I think about my own grandparents who arrived as refugees two generations ago, escaping war, starvation and violence. This could be them.
In the next few weeks this patient is my biggest challenge. Paperwork is done. The clinic staff have collected baby goods, boots and clothes and even bus tickets, because one nurse found her begging for fare outside the metro. Her CLSC has not yet called. She has almost no food. Her landlord has found someone who will pay more for their miserable little room. He announces that they have to move three days before her due date. So Jaycee moves them to the PRAIDA shelter. I slip her some money, I dream about her, I am leaving on vacation but I hope she delivers before I go.

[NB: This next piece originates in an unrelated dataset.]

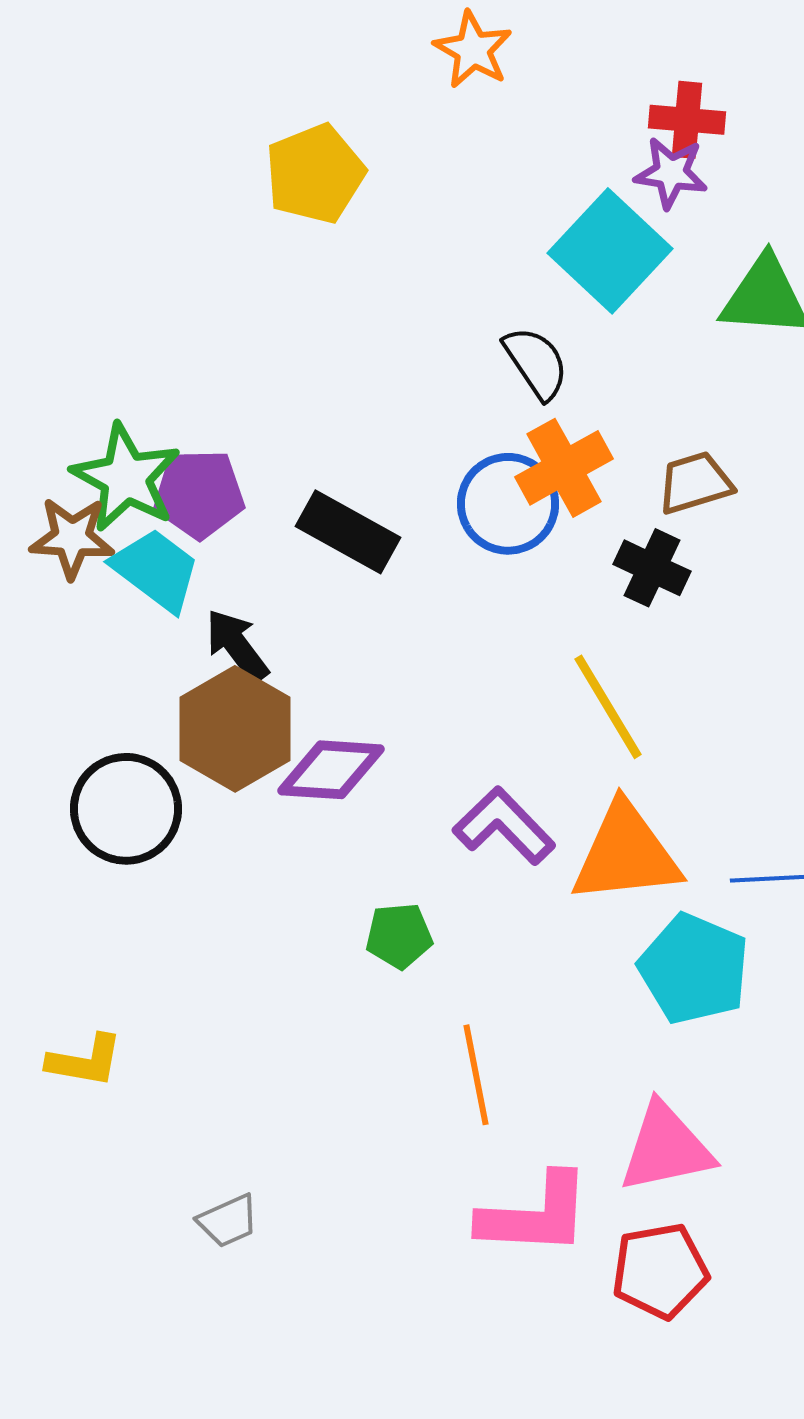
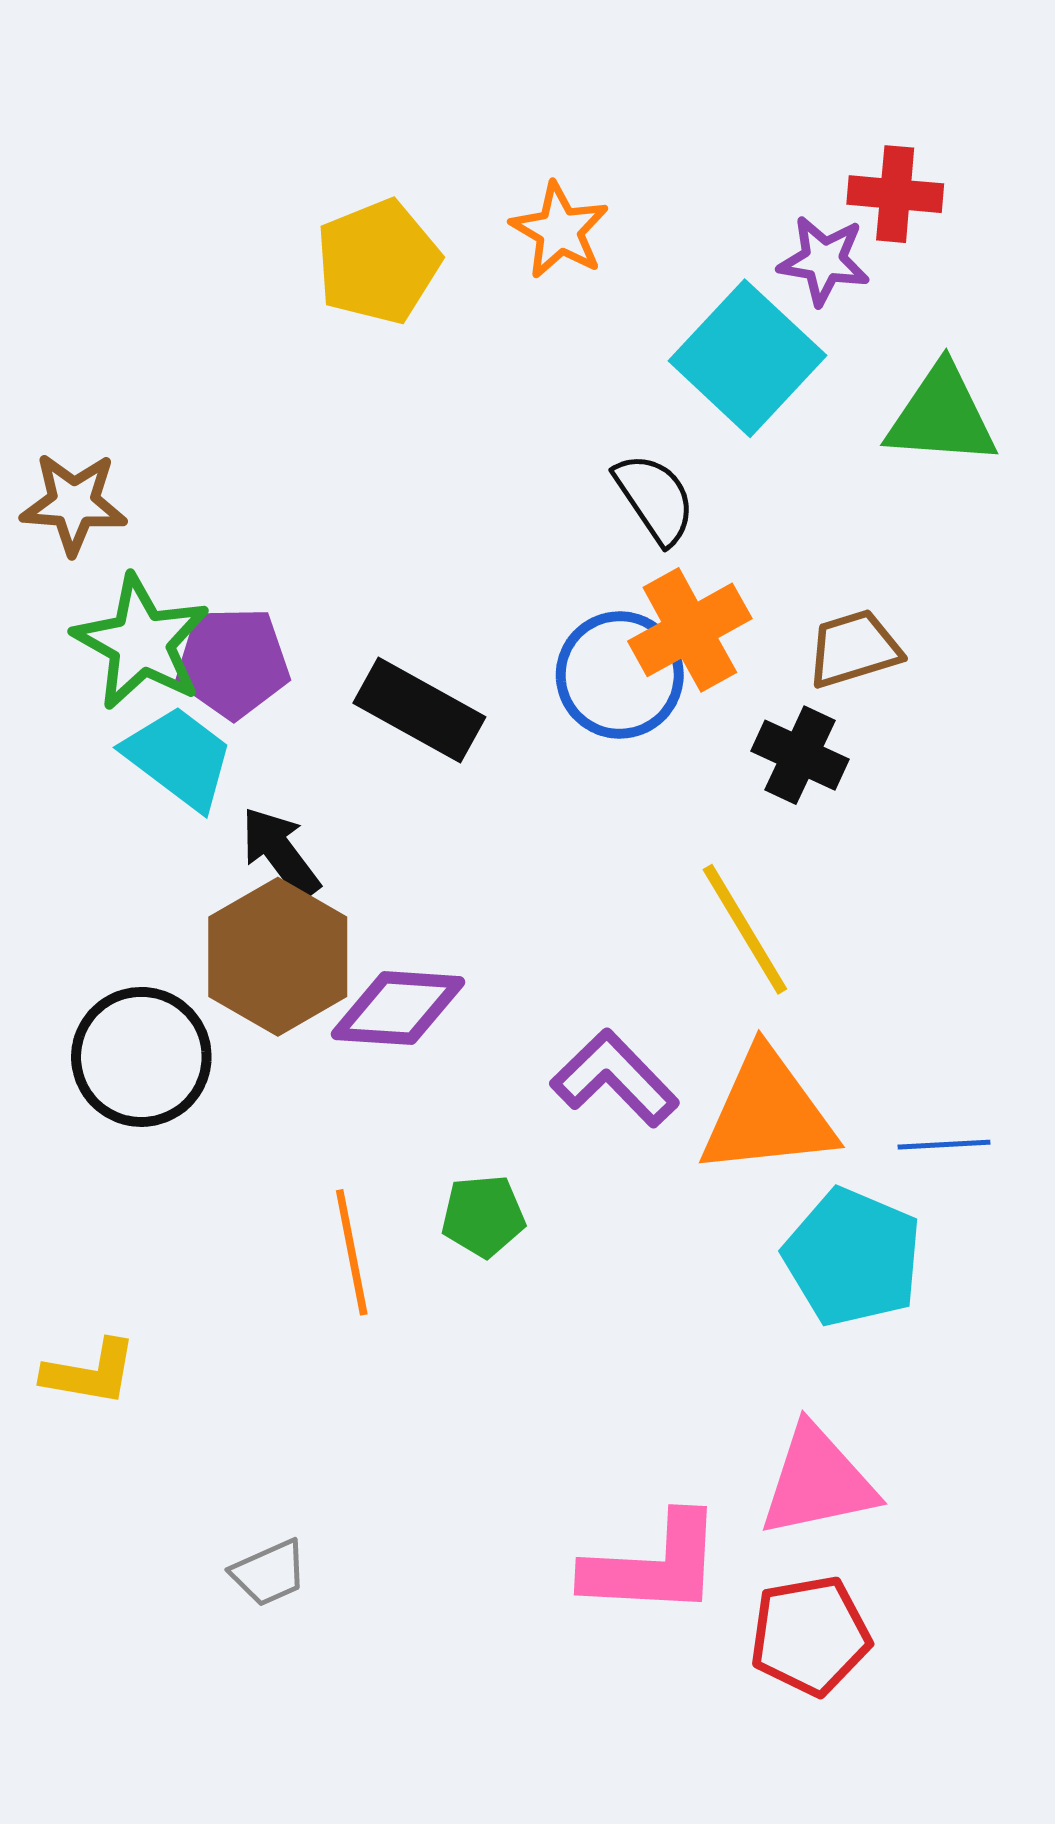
orange star: (473, 50) -> (560, 230), moved
red cross: (687, 120) -> (895, 194), moved
brown star: (72, 538) -> (74, 503), moved
orange line: (476, 1075) -> (352, 1252), moved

She comes into L&D early one evening. They call me; she is in latent labour so they will send her home. “No, no, please keep her! She’ll deliver in the metro!” So the nurses and my colleagues agree to admit her. Marie-Maude, one of the veteran Creole-speaking nurses, takes charge of her and she has a safe and easy delivery at 2 a.m. She does, however, miss her preliminary immigration hearing.
Now a few days later, in L&D, it’s change of shift. Jessica takes over the nursing care of my grand multip. “I don’t know why she is still pregnant.” I say to Jessica, after I examine the patient who is progressing, but very slowly. “The head is in a transverse position, maybe that’s what’s holding her up. “
“I have an idea,” says Jessica, eyebrow raised. “Gimme an hour, and we will reassess.”
I am fading now, but I grab some water and some pretzels from the vending machine. Back in the nursing station I see Marie-Maude.
“Allo Cherie,” Marie-Maude comes and gives me a hug. “You look tired.” I appreciate her warm smile. “I am leaving on vacation tomorrow. I can’t even be nice anymore! Thanks for taking care of Madame A, the other night.”
“Oh the poor thing,” says Marie-Maude. “But Cherie, you were nice to her, eh?” I am touched by Marie-Maude’s warmth and support.
At that momentum, I hear a scream and a yell. “Dr. Feldman!”
I dash into the patient’s room. She is kneeling on the bed, her bum facing me. Jessica is holding the head in her hands. “OK, OK, deep breaths, everyone,” I say as I guide Jessica through the rest of the delivery because I have no gloves on.
After this, we are all laughing. Jessica is pleased to have actually done a delivery. The patient is pleased to have had good “warm and heimish” care. I am pleased that these two patients delivered before I left, so I can leave without worrying about them.
I change out of my scrubs, put on my coat and boots, ready to leave for the sun and the beach. Ironically the resort I am going to is on the other side of Hispaniola, the very island my patients have escaped.